In August of 2014, I snapped shut the Glidelock clasp of the Sea-Dweller 4000 and descended to the upturned hull of the sunken SS Cedarville, a 600-foot long freighter that sank in the turbulent waters of the Straits of Mackinac. I wasn’t breathing helium mixed gas on my dive, nor would I be living for days inside a diving chamber hundreds of meters underwater. But the traits of the Sea-Dweller 4000 still served me well on multiple dives to 100 feet. Its clasp was easy to adjust over my thick suit, the bezel grippy enough to operate with gloves on, and at depth, under the shadow of the wrecked ore freighter, the Chromalight luminescent markers glowed a legible and soothing blue, reminding me how much bottom time I had left before I had to surface without needing decompression.

In a world increasingly obsessed with obsolescence, it is comforting that Rolex, despite its prestige and status, still embraces its roots in building rugged specialized watches for specific purposes. Sure, the Sea-Dweller is overkill for all but a handful of commercial divers in the world who need its specialized features. But 100 feet underwater, exploring an icy shipwreck, overkill is still something to appreciate.

Tudor Pelagos

Though Tudor has a long history of building eminently capable dive watches, many of which were worn by military forces and adventurers, perhaps its best one is its most recent. While so many of Tudor’s past divers have been derivatives of big brother Rolex’s Submariner, the Pelagos was designed on a blank sheet of paper and nothing was overlooked, from the bezel to the movement to the spring-loaded clasp. The watch has been called by many the best modern dive watch, full stop, and I’m not inclined to disagree.

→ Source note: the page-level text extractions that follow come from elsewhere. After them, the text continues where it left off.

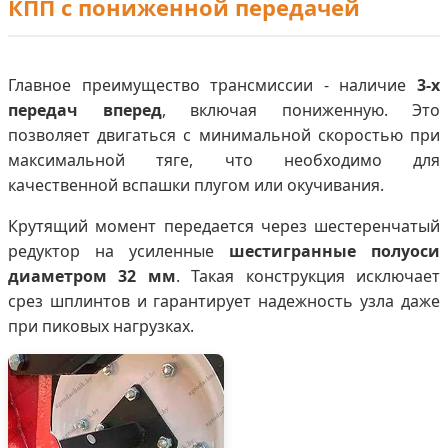
КПП с пониженной передачей
Главное преимущество трансмиссии - наличие
3-х
передач вперед
, включая пониженную. Это
позволяет двигаться с минимальной скоростью при
максимальной тяге, что необходимо для
качественной вспашки плугом или окучивания.
Крутящий момент передается через шестеренчатый
редуктор на усиленные
шестигранные полуоси
диаметром 32 мм
. Такая конструкция исключает
срез шплинтов и гарантирует надежность узла даже
при пиковых нагрузках.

I’ve had the chance to dive with two versions of the Pelagos in two very different environments. The first time was shortly after the watch was released. I wore it for a week shadowing a research group tagging tiger sharks on the Bahamian island of Eleuthera. More recently was this past summer when I strapped on a new blue Pelagos with Tudor’s sensational in-house caliber MT5612, to free-dive off the coast of Tenerife in the Canary Islands.

Make no mistake, a watch like the Pelagos is overkill for my level of freediving, which never exceeded 66 feet of depth. But to be fair, tracking elapsed time is more relevant to scuba diving anyway, which left me free to enjoy the razor sharp aesthetics of the watch. Its 42-millimeter case is carved out of titanium and there’s nary a polished surface to be found. The minimalism is born out of pure, stripped-down utility, saved from brutal sterility by the cerulean blue of its dial and ceramic, which is mesmerizing both topside and underwater. And then there is the clasp, perhaps the Pelagos’s pièce de résistance. For the cold waters of the Atlantic, I donned a thick freediving wetsuit and snapped shut the clasp. Micro-adjustment notches allow for fine-tuning while the floating section expands to accommodate a thick suit and contracts to take up slack as the suit compresses under water pressure. I was able to observe this effect in real time as I descended to two atmospheres of pressure and almost 30 pounds per square inch acted on the seven millimeters of neoprene.

The five watches I chose for this list of favorites represent a cross section of the myriad of divers being made, from the nostalgic to the thoroughly modern, from modest depth ratings to those well beyond human survival. But the common thread running through them all is a clear design goal, purpose-built for optimum timekeeping, legibly, under harsh conditions. Just as a dive watch should be.